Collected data

*** Begin section ***

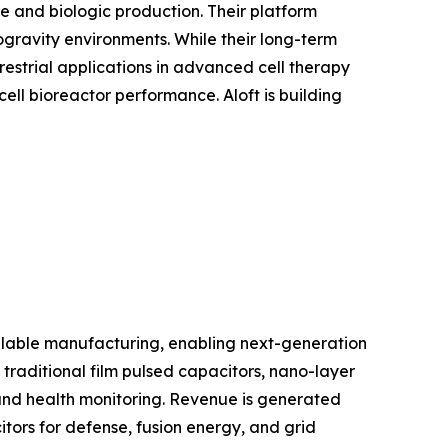
e and biologic production. Their platform
ogravity environments. While their long-term
estrial applications in advanced cell therapy
ll bioreactor performance. Aloft is building
lable manufacturing, enabling next-generation
 traditional film pulsed capacitors, nano-layer
and health monitoring. Revenue is generated
tors for defense, fusion energy, and grid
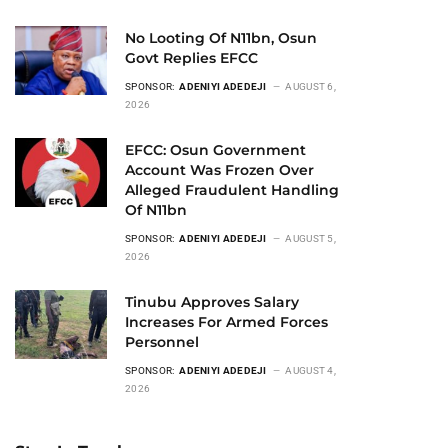
No Looting Of N11bn, Osun
Govt Replies EFCC
SPONSOR:
ADENIYI ADEDEJI
AUGUST 6,
2026
EFCC: Osun Government
Account Was Frozen Over
Alleged Fraudulent Handling
Of N11bn
SPONSOR:
ADENIYI ADEDEJI
AUGUST 5,
2026
Tinubu Approves Salary
Increases For Armed Forces
Personnel
SPONSOR:
ADENIYI ADEDEJI
AUGUST 4,
2026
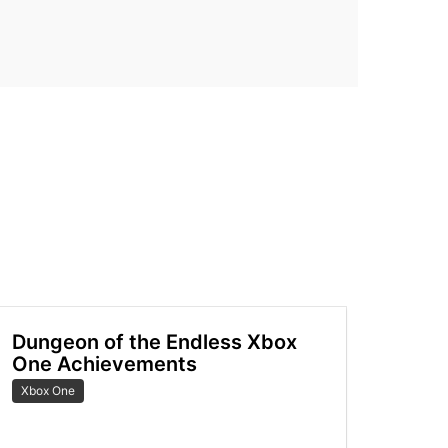
Dungeon of the Endless Xbox
One Achievements
Xbox One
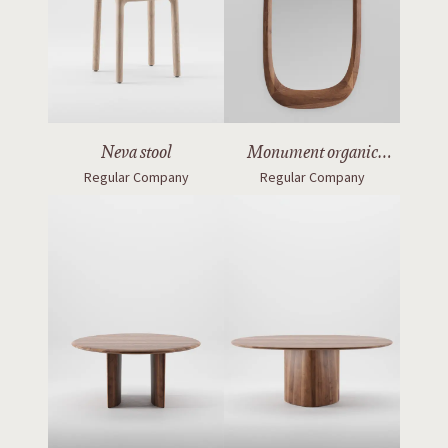
Neva stool
Monument organic
Regular Company
Regular Company
mirror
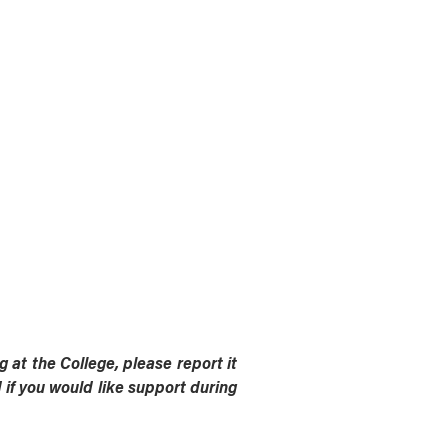
 at the College, please report it
if you would like support during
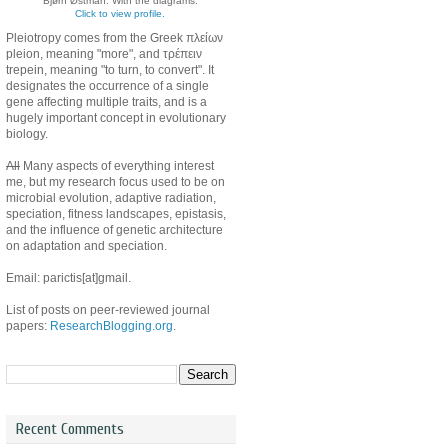
Bjørn Østman. With the diagrams.
Click to view profile.
Pleiotropy comes from the Greek πλείων
pleion, meaning "more", and τρέπειν
trepein, meaning "to turn, to convert". It
designates the occurrence of a single
gene affecting multiple traits, and is a
hugely important concept in evolutionary
biology.
All
Many aspects of everything interest
me, but my research focus used to be on
microbial evolution, adaptive radiation,
speciation, fitness landscapes, epistasis,
and the influence of genetic architecture
on adaptation and speciation.
Email: parictis[at]gmail.
List of posts on peer-reviewed journal
papers:
ResearchBlogging.org
.
Recent Comments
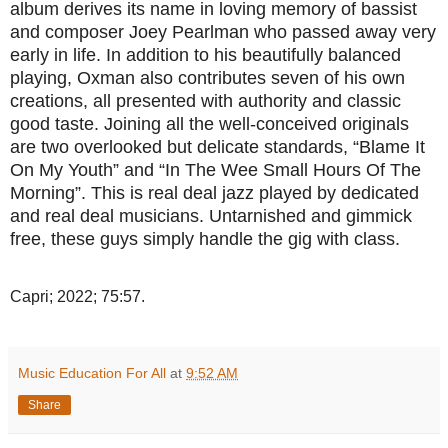
album derives its name in loving memory of bassist
and composer Joey Pearlman who passed away very
early in life. In addition to his beautifully balanced
playing, Oxman also contributes seven of his own
creations, all presented with authority and classic
good taste. Joining all the well-conceived originals
are two overlooked but delicate standards, “Blame It
On My Youth” and “In The Wee Small Hours Of The
Morning”. This is real deal jazz played by dedicated
and real deal musicians. Untarnished and gimmick
free, these guys simply handle the gig with class.
Capri; 2022; 75:57.
Music Education For All
at
9:52 AM
Share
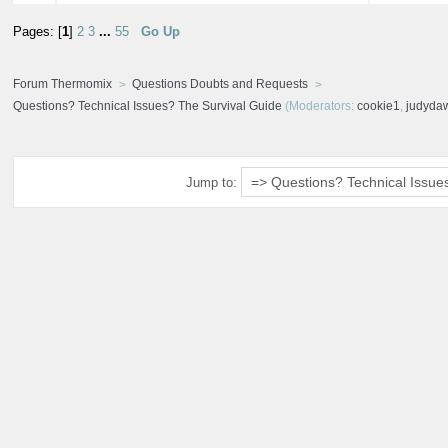
Pages: [
1
]
2
3
...
55
Go Up
Forum Thermomix
Questions Doubts and Requests
Questions? Technical Issues? The Survival Guide
(Moderators:
cookie1
,
judyda
Jump to:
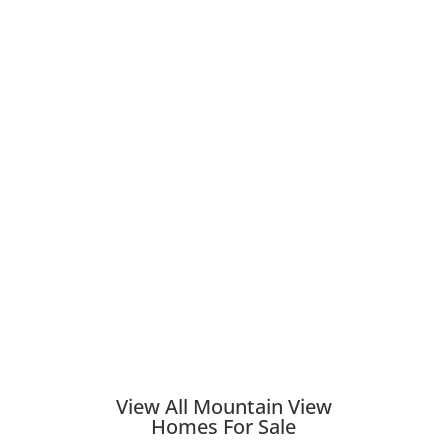
View All Mountain View
Homes For Sale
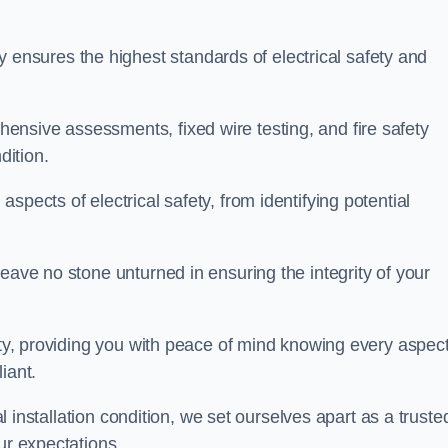
nsures the highest standards of electrical safety and
nsive assessments, fixed wire testing, and fire safety
dition.
spects of electrical safety, from identifying potential
eave no stone unturned in ensuring the integrity of your
ity, providing you with peace of mind knowing every aspect
iant.
al installation condition, we set ourselves apart as a truste
ur expectations.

*** End section ***

• **YOUR TASK**
What is needed is an exact copy of the lines above, from the one holding "Govt Replies EFCC" down to the one holding "nsures the highest", with those two included and the pictures left out.

• **RESULT OF THE TASK**
Govt Replies EFCC
SPONSOR:
ADENIYI ADEDEJI
AUGUST 6,
2026
EFCC: Osun Government
Account Was Frozen Over
Alleged Fraudulent Handling
Of N11bn
SPONSOR:
ADENIYI ADEDEJI
AUGUST 5,
2026
Tinubu Approves Salary
Increases For Armed Forces
Personnel
SPONSOR:
ADENIYI ADEDEJI
AUGUST 4,
2026
Dungeon of the Endless Xbox
One Achievements
Xbox One
Neva stool
Monument organic
Regular Company
Regular Company
mirror
 at the College, please report it
if you would like support during
Bjørn Østman. With the diagrams.
Click to view profile.
Pleiotropy comes from the Greek πλείων
pleion, meaning "more", and τρέπειν
trepein, meaning "to turn, to convert". It
designates the occurrence of a single
gene affecting multiple traits, and is a
hugely important concept in evolutionary
biology.
All
Many aspects of everything interest
me, but my research focus used to be on
microbial evolution, adaptive radiation,
speciation, fitness landscapes, epistasis,
and the influence of genetic architecture
on adaptation and speciation.
Email: parictis[at]gmail.
List of posts on peer-reviewed journal
papers:
ResearchBlogging.org
.
Recent Comments
album derives its name in loving memory of bassist
and composer Joey Pearlman who passed away very
early in life. In addition to his beautifully balanced
playing, Oxman also contributes seven of his own
creations, all presented with authority and classic
good taste. Joining all the well-conceived originals
are two overlooked but delicate standards, “Blame It
On My Youth” and “In The Wee Small Hours Of The
Morning”. This is real deal jazz played by dedicated
and real deal musicians. Untarnished and gimmick
free, these guys simply handle the gig with class.
Capri; 2022; 75:57.
Music Education For All
at
9:52 AM
Share
Pages: [
1
]
2
3
...
55
Go Up
Forum Thermomix
Questions Doubts and Requests
Questions? Technical Issues? The Survival Guide
(Moderators:
cookie1
,
judyda
Jump to:
View All Mountain View
Homes For Sale
nsures the highest standards of electrical safety and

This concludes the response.